There is an inconsistency in symptoms of tinnitus; they seem to come and go, at times for no discernible reason at all. Maybe you’re getting into bed one night and, apparently without warning, your ears start ringing something fierce. No matter how much you lie there and consider the reason why you’re hearing this buzzing, you can’t come up with any triggers during your day: There is no discernible reason why, at 9 PM, ringing starts taking place, no noisy music, no loud fire alarms, nothing.
So perhaps the food you ate might be the answer. We don’t typically think about the connection between food and hearing, but there’s a bit of research and evidence to suggest that certain foods can make tinnitus worse. The trick for you is understanding what those foods are, so you can avoid them.
Some Foods Which Trigger Tinnitus
Let’s just cut right to the chase, shall we? You won’t want to experience a food related tinnitus episode so it’s important to recognize what foods can cause it. Here are some foods to avoid:
High on the list of items to steer clear of are alcohol and tobacco. You will definitely want to avoid drinking and smoking so that you can decrease your chance of a tinnitus episode even though tobacco isn’t really a food.
Your overall health can be drastically affected by alcohol and tobacco specifically your blood pressure. The more you drink (and smoke), the more likely your tinnitus will be to flare up.
One of the top predictors of tinnitus flare-ups is your blood pressure. When your blood pressure goes up, your tinnitus becomes worse. That’s why sodium should definitely be on your list of food foods to avoid. Whether you love eating french fries or just put salt on everything, you’ll want to ease up a lot.
There are certain foods that you don’t typically consider to be high in sodium including ice cream. But to avoid any sudden tinnitus episodes you will need to keep track of sodium content.
It shouldn’t be shocking that you should avoid fast food if you are avoiding sodium. Most fast-food joints (even the ones that claim they are a healthier option) serve food that is jam-packed with salt and fat. And, once again, that’s going to have a big consequence on your blood pressure and, consequently, your tinnitus. Fast food outlets also normally serve shockingly large beverages, and those beverages are very high in sugar. Which brings us to the next food you should avoid.
Sugars and Sweets
We all enjoy candy. Well, most of us enjoy candy. There is a very small portion of the population that would actually prefer veggies. No judgment from us.

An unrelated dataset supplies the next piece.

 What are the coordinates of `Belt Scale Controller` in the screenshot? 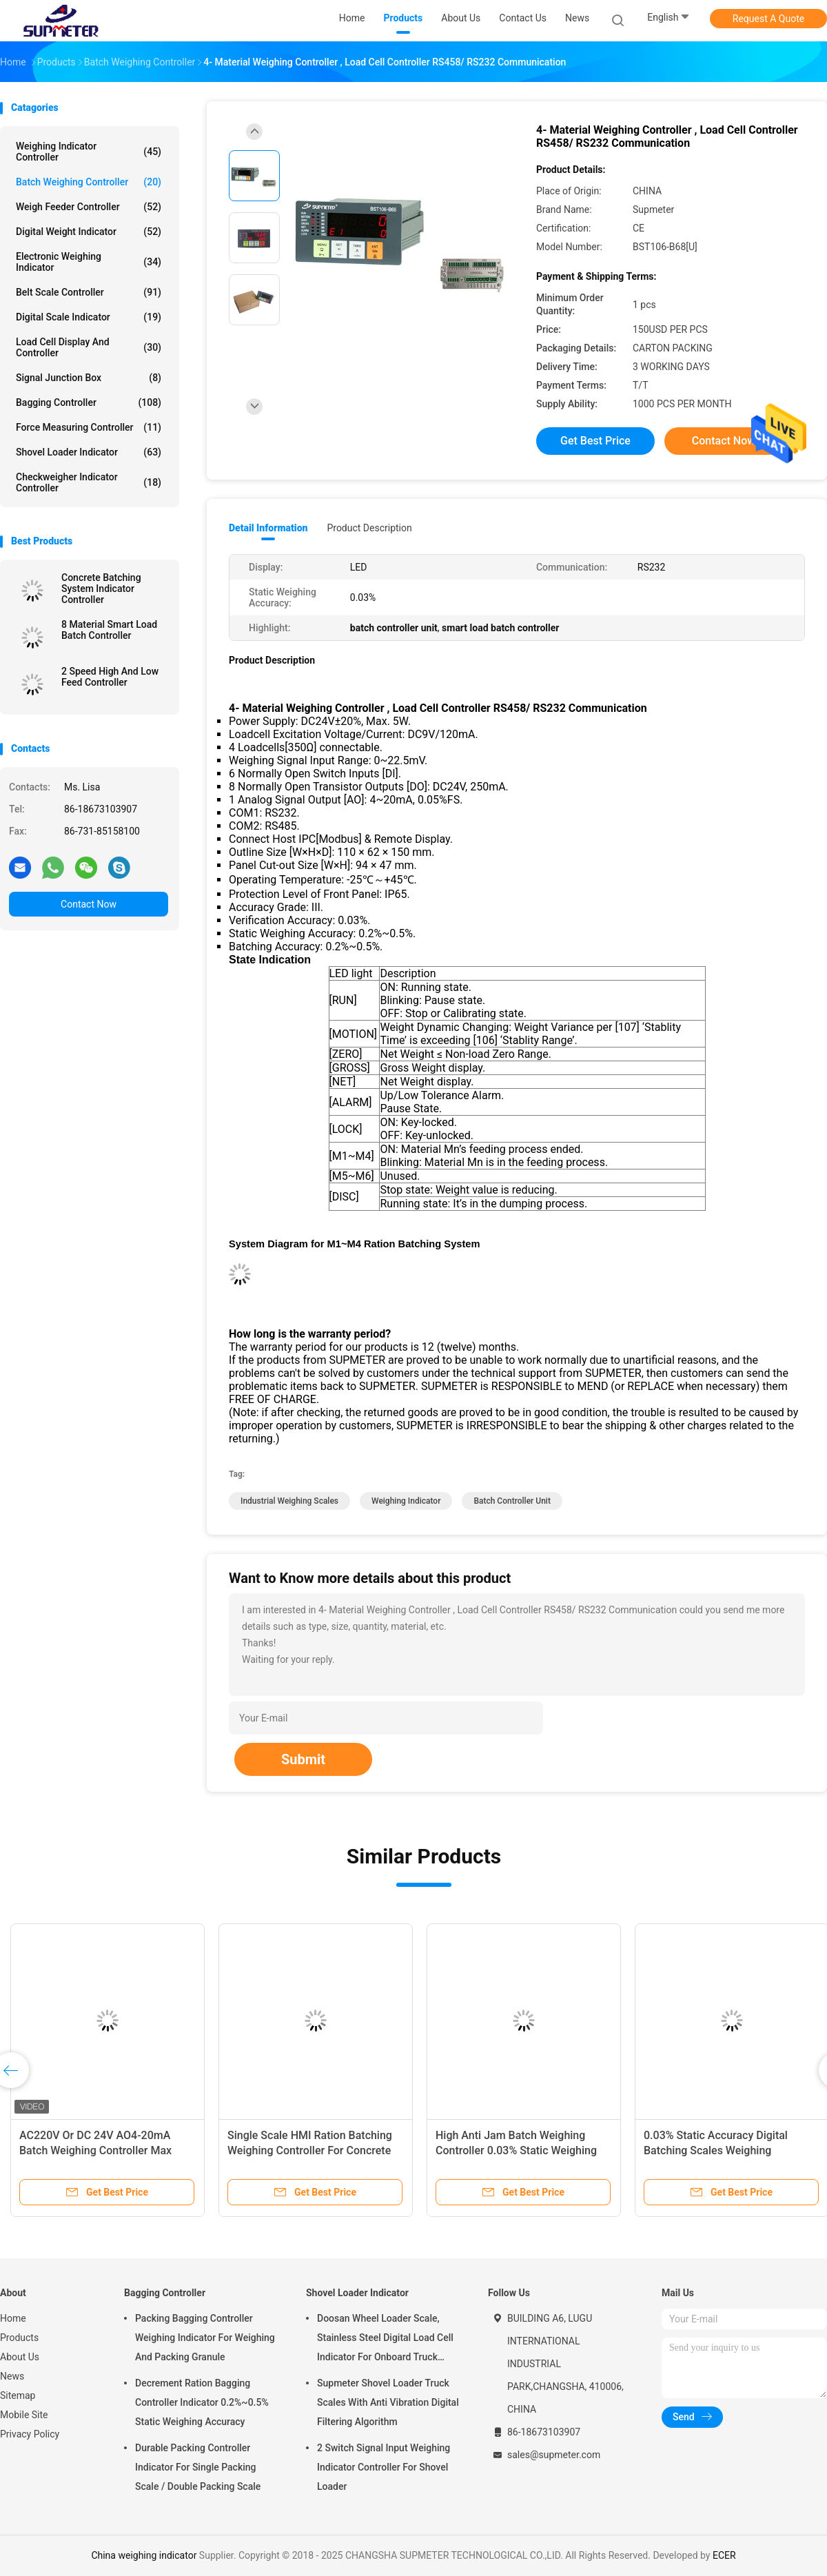 It's located at (88, 292).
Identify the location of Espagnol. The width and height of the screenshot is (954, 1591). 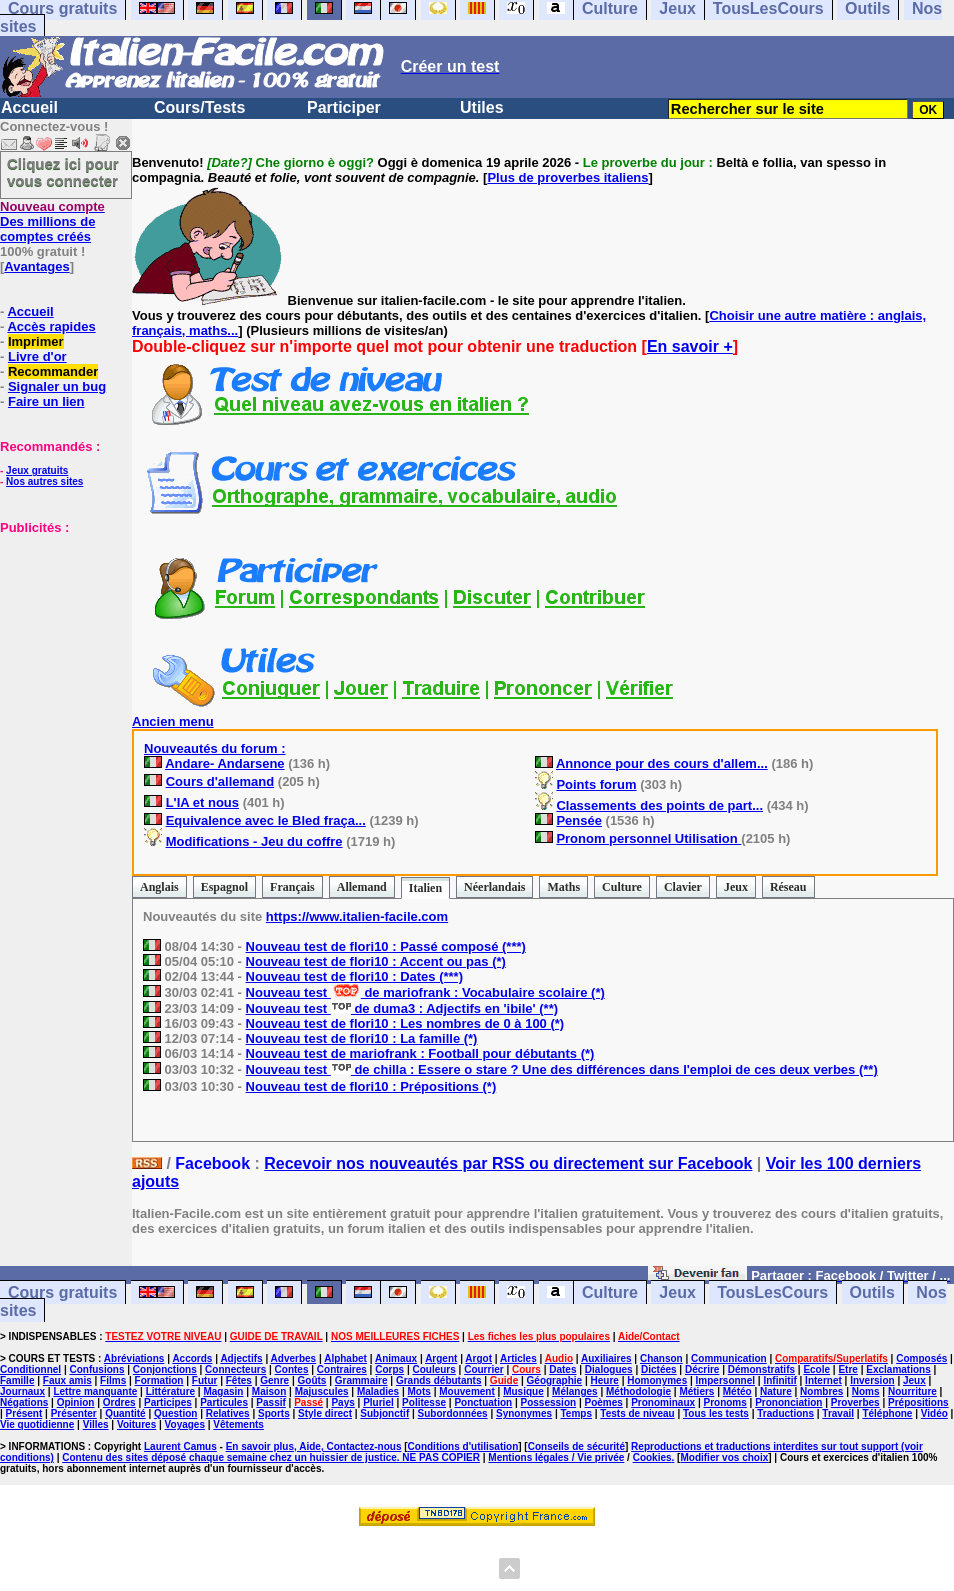 (224, 887).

Regrettably, the glucose balance in your body can be greatly disrupted by sugar. And a little disruption of your glucose stability can cause you to have a hard time sleeping. In the quiet of the night, as you lie there awake, it becomes a lot easier to begin to hear that ringing.
There’s an apparent reason why we saved this one for last. This is the one we’re least positive about needing to eliminate. But having caffeine late in the day, whether from coffee, tea, or soda, can really ruin your sleep cycle. And your tinnitus is more likely to appear if you don’t get quality sleep.
So it’s not actually the caffeine itself that’s the problem, it’s the lack of sleep. Drink your coffee or tea in the morning, and change to a non-caffeinated drink before dinner.
What Are Your Smartest Practices?
This list is by no means comprehensive. You’ll want to speak with your hearing expert about any dietary modifications you might need to make. And it’s worth bearing in mind that everybody will be affected in their own way by dietary changes, so it could even be worth keeping a food journal where you can track what impacts you and by how much.
Recognizing which foods can cause a tinnitus episode can help you make wiser choices moving ahead. When you begin tracking what you eat, and what happens to your ears subsequently, you may begin to note patterns, and that can remove some of the mystery out of your tinnitus symptoms.
Then you will recognize if you are going to regret that late cup of coffee.